--- WHAT YOU SHOULD DO ---
Every line containing the word "nicht" is to be copied from the data below.

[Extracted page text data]
=== Begin Enclosure ===
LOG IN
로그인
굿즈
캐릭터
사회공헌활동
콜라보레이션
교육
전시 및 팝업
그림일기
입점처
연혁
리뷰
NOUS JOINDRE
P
=== End Enclosure ===
=== Begin Enclosure ===
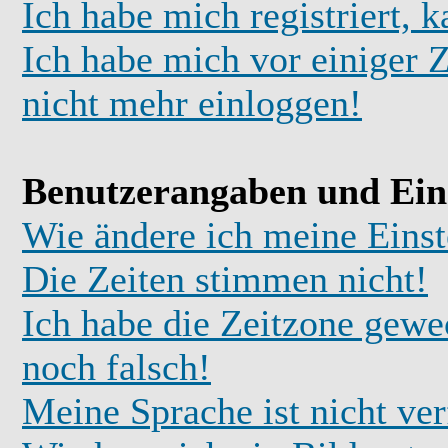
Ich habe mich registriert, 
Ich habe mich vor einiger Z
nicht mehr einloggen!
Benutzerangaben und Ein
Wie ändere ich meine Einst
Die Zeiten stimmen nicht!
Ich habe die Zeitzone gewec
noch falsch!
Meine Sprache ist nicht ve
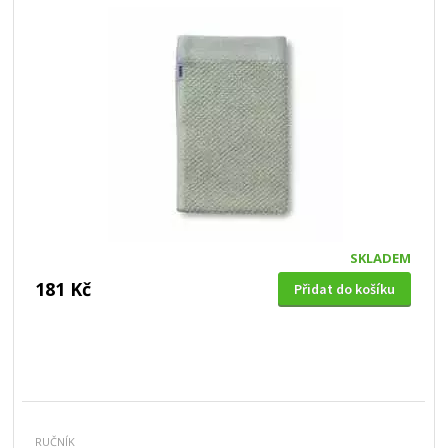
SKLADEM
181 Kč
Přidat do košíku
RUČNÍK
=== End Enclosure ===
--- ANSWER TO THIS TASK ---
nicht mehr einloggen!
Die Zeiten stimmen nicht!
Meine Sprache ist nicht ve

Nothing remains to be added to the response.